SECTION 6.8 Secretary. The Secretary shall prepare, sign and keep or cause to be kept, at the principal office of the Corporation or such other place as the Board of Directors may order, a book of minutes of all meetings of Directors, with the time and place of holding, whether regular or special, and if special, how authorized, the notice thereof given, the names of those present at Directors’ meetings and the proceedings thereof.

The Secretary shall give, or cause to be given, notice of meetings of the Board of Directors required by the By-Laws or Bylaw to be given, and shall keep the seal of the Corporation in safe custody. The Secretary shall also sign, with the President or Vice President, all contracts, deeds, licenses and other instruments when so ordered. The Secretary shall make such reports to the Board of Directors as they may request and shall also prepare such reports and statements as re required by the laws of the State of Oklahoma and shall perform such other duties as may be prescribed by the Board of Directors or by the By-Laws. The Secretary shall attend to such correspondence and perform such other duties as may be incidental to that office or as may be properly assigned to him or her by the Board of Directors.

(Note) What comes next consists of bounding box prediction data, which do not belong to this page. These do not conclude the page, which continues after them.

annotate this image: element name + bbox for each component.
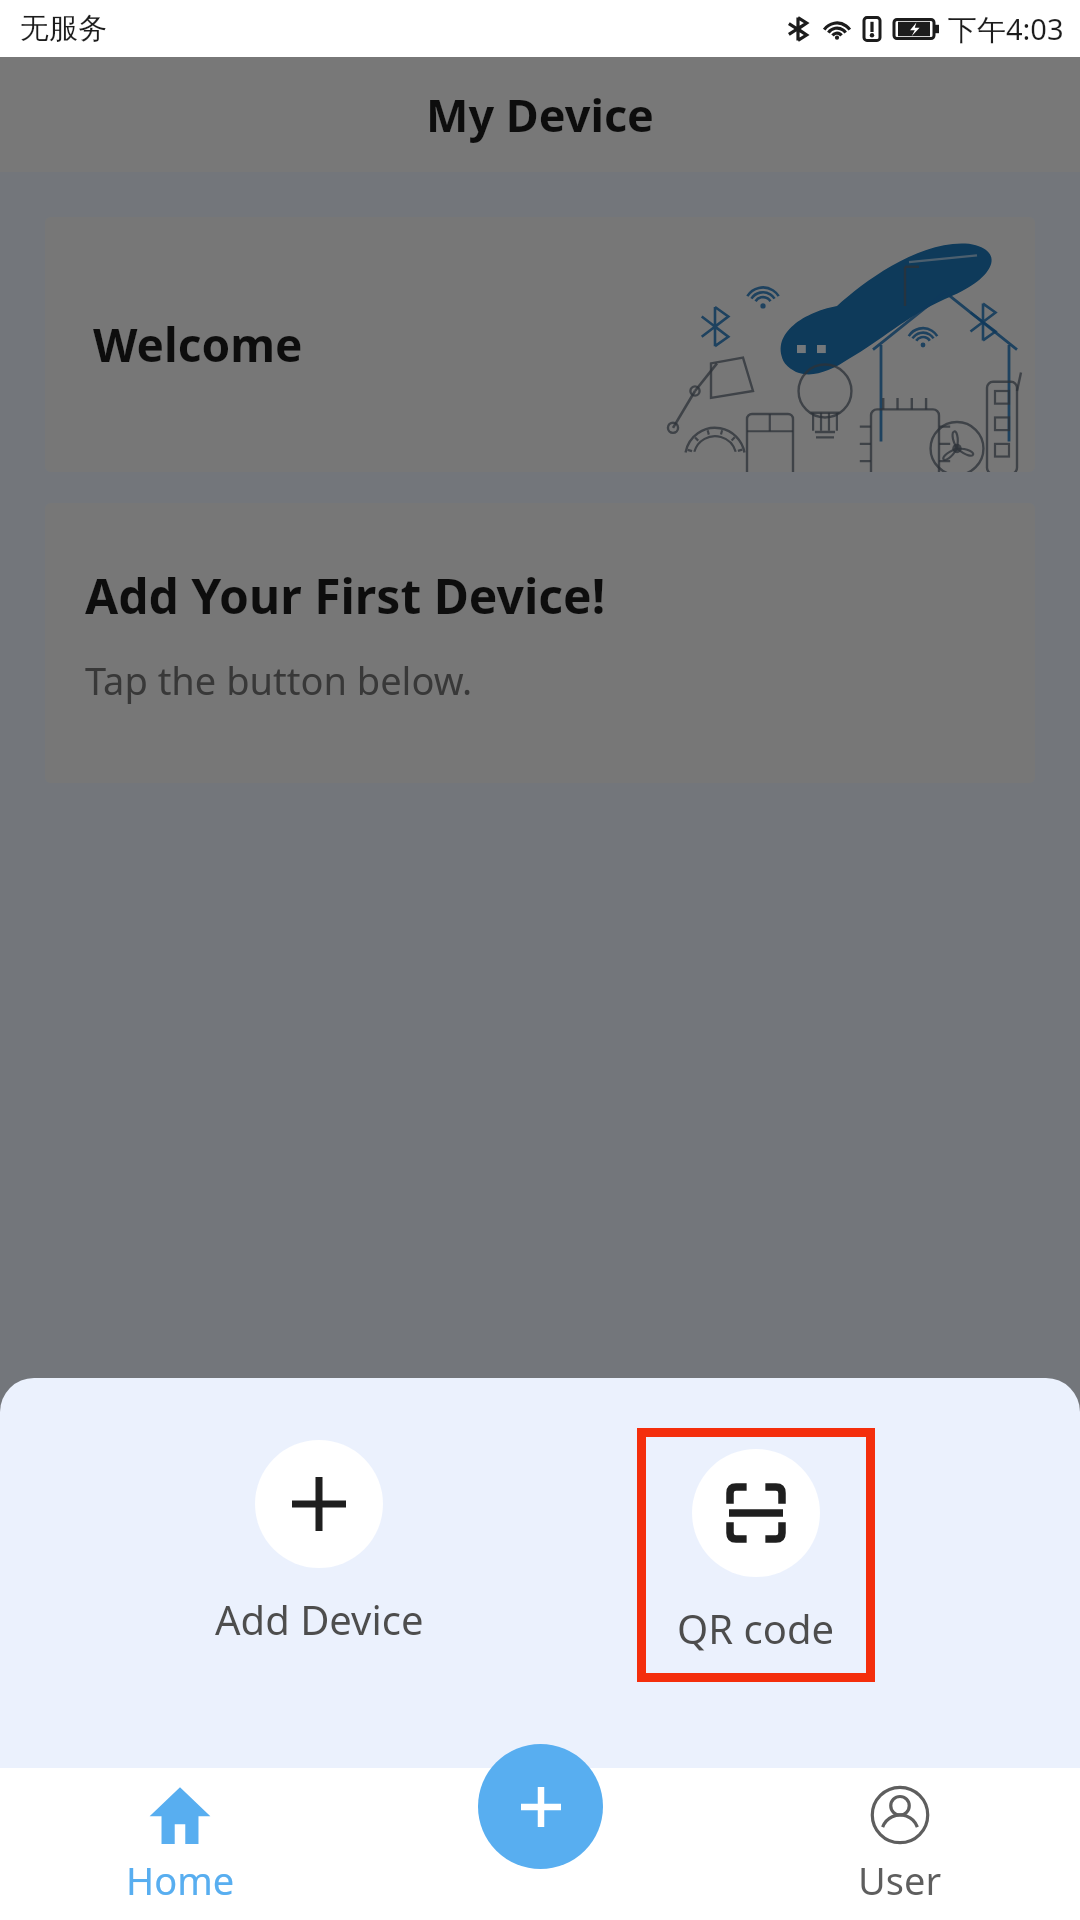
staticText: Welcome — [93, 313, 303, 376]
button[interactable]: Welcome — [45, 217, 1035, 472]
staticText: QR code — [677, 1601, 835, 1655]
staticText: My Device — [426, 84, 654, 145]
button[interactable]: Add Your First Device! — [45, 503, 1035, 783]
button[interactable]: User — [720, 1768, 1080, 1920]
staticText: 下午4:03 — [948, 9, 1064, 49]
staticText: Home — [126, 1854, 235, 1906]
button[interactable]: Add Device — [205, 1428, 433, 1672]
button[interactable]: Home — [0, 1768, 360, 1920]
button[interactable]: Add — [478, 1744, 603, 1869]
other: Add Device — [288, 1473, 350, 1535]
other: QR code scanner — [725, 1482, 787, 1544]
staticText: Add Device — [215, 1592, 424, 1646]
staticText: User — [858, 1854, 942, 1906]
staticText: Tap the button below. — [85, 654, 473, 706]
button[interactable]: QR code scanner — [646, 1437, 866, 1673]
staticText: 无服务 — [20, 10, 107, 47]
staticText: Add Your First Device! — [85, 563, 606, 628]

The Assistant Secretary or Secretaries, if any, shall perform the duties of the Secretary, in the case of absence or disability, and such other duties as may be specified by the Board of Directors.

SECTION 6.9 Treasurer. The Treasurer shall oversee the maintenance, or cause to be kept and maintained, adequate and correct accounts of the properties and business transactions of the Corporation, including account of its assets, liabilities, receipts, disbursements, gains, losses and contributions. The books of account shall at all reasonable times be open to inspection by any Director.

The Treasurer shall verify deposits of all moneys and other valuables in the name and to the credit of the Corporation with such depositories as may be designated by the Board of Directors. The Treasurer shall oversee and verify disbursement of the funds of the Corporation as may be ordered by the Board of Directors, shall render to the President and Directors, whenever they request it, an account of all transactions as Treasurer and of the financial condition of the Corporation, and shall have such other powers and perform such other duties as may be prescribed by the Board of Directors or the By-Laws.

SECTION 6.10 Executive Director. The Board may determine to provide an Executive Director. The Executive Director shall be an employee of the Corporation and the chief operating Officer of the Corporation. The Executive Director shall have general overall supervision of the day to day operations and business of the Corporation. His or her responsibilities shall include, without limitation, the following: (a) acting as the representative of the Corporation to the public as well as to governmental and volunteer organizations; (b) making policy proposals to the Board of Directors; (c) developing and proposing to the Directors long range plans and budgets for the Corporation; (d) overall responsibility for corporate management; and (e) reporting to the Board of Directors on the performance of corporate functions. The Executive Director shall be an ex officio Member of all committees which may be from time to time elected or appointed. The Executive Director may sign with any Officer properly authorized by the Certificate of Incorporation, By-Laws or the Board of Directors of the Corporation any deeds, mortgages, bonds, contracts or other instruments which have been authorized to be executed on behalf of the Corporation. In general, the Executive Director shall perform all duties incident to the function of the chief operating Officer and such other duties as may be prescribed by the Board of Directors from time to time.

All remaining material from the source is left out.